南京艺术大学研究生招生最让人看一眼就心跳加速的那点,大约不是那些冷冰冰的分数线,而是那种那种“疯”劲儿。你是不知道,这学校培养出的艺术家,往往比课本上写得好听一万倍。 真正的艺术学,压根儿不讲大道理。
你看着那纸上的描述,可能会认定:哦,原来这就是“造型艺术”的缩写,那是包豪斯学院派的味道,是严谨的逻辑,是解剖学加上透视学的组合。但当你真正走进校门,要么在课桌上看到那些堆叠的画册、那些歪歪扭扭的速写稿,你会发现,这里根本没有所谓的“程式化”。
这里的艺术,就是突然把你拉进一个荒诞的梦境,然后让你在那里哭,让你在那里笑,让你在那里把你自己拆了又拼,再拼回去,最终发现那个受伤的、破碎的你,实际上一直在等你回来。 记得有个同学,导师说他叫“怪胎”。别误会,不是那种捣乱的学生,是那种把传统和现代、东方和西方、布料和金属、生活癖好和严肃创作强行拽在一起,然后拉成一片混浊的粥。他画了一只会飞但没翅膀的猫,那是确实,不是美术拼贴。他研究巴赫的赋格,却发现巴赫的复调结构里藏着某种心跳的律动,便他就用手在钢琴上敲击,试图用机械的节奏去模仿那个不可言说的频率。他最终的作品被挂在教学楼顶,下雨的时候,雨水像线一样顺着画布滴下来,滴进画里,画布就湿透了,像一滴眼泪。没人去问“艺术是啥”,没人去管“逻辑是否严密”,大家只盯着那个湿透的画布,盯着那滴落在画里的水,盯着那里面藏着的、关于生命起伏的秘密。 这里的学生也不彻底是一心扑在前门和后门、边框和留白上。有些人在研究生阶段就搞起了社会调研,去菜市场蹲守,去建筑工地看钢筋水泥如何变形,去离婚那天录下当事人的絮叨。

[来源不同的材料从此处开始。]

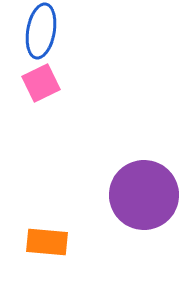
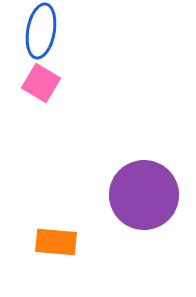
pink square: rotated 33 degrees counterclockwise
orange rectangle: moved 9 px right
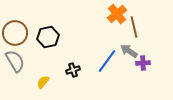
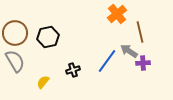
brown line: moved 6 px right, 5 px down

有人想画一个“正在被拆掉的书店”,有人想画一个“在暴雨中奔跑的邮递员”。他们的视角贼刁钻,贼敏感,有时候就连有点“疯癫”。他们不避嫌,不怕被问“你这样能画出啥合理的东西”。老师往往也是跟着他们的疯劲走,穿着拖鞋坐在长椅上画,桌上堆满写着“乱”字的草稿纸。 这种氛围,是南京艺术大学独有的调料。它不供给现成的答案,只供给一把生锈的铁锤。它告诉你:别信那些教科书里说“和谐、平衡、秩序”的话,艺术有时候就是混乱,就是失控,就是要把一切撕开,露出里面那个滚烫、流血、就连有点焦黑的本质。你在这里学到的东西,可能几年后你根本用不上,就连你这辈子都不会再想起那些具体的技法、构图规律、色彩理论。但那种感觉,那种在画纸上把世界揉碎的快感,那种在来气和绝望中找到一扇出口并把它打开的冲动,却是任何冷冰冰的专业理论一辈子给不了的。 你看,那些后来在业内混得风生水起的画家,他们未必没受过专业的训练,他们可能没读过多少书,就连没进过正规的大学校门。但他们身上那种追问“为啥”的韧劲,那种把生活故意塞满然后思索其中荒谬局部的荒诞感,挺像南京艺术大学培养出来的样子。他们不需求一个完美的系统,只需求一颗愿意在泥泞里画画的心,一颗愿意把“毛病”和“黄了”当成成品的心。 故此,要是你要么你的学生来这里,别急着把这里当成一个标准化的培养基地。把它当成一个庞大的、嘈杂的、就连有些悬的弄堂,去奔走吧。别指望你会成为合格的艺术家,你可能连“合格”这个定义都搞不清楚。但只要你愿意在这片边缘地带,把那些被规训的、被教条的、被定义的,统统撕掉,重新用你的眼、你的感受、你的直觉去重新打量这个世界,你会发现,艺术,确实就在那里,等着你把它重构。 这里没有公式,没有标准答案,只有无数颗悬而未决的心跳,和无数个在画布上疯狂涂抹、试图把天空画成血红的疯子。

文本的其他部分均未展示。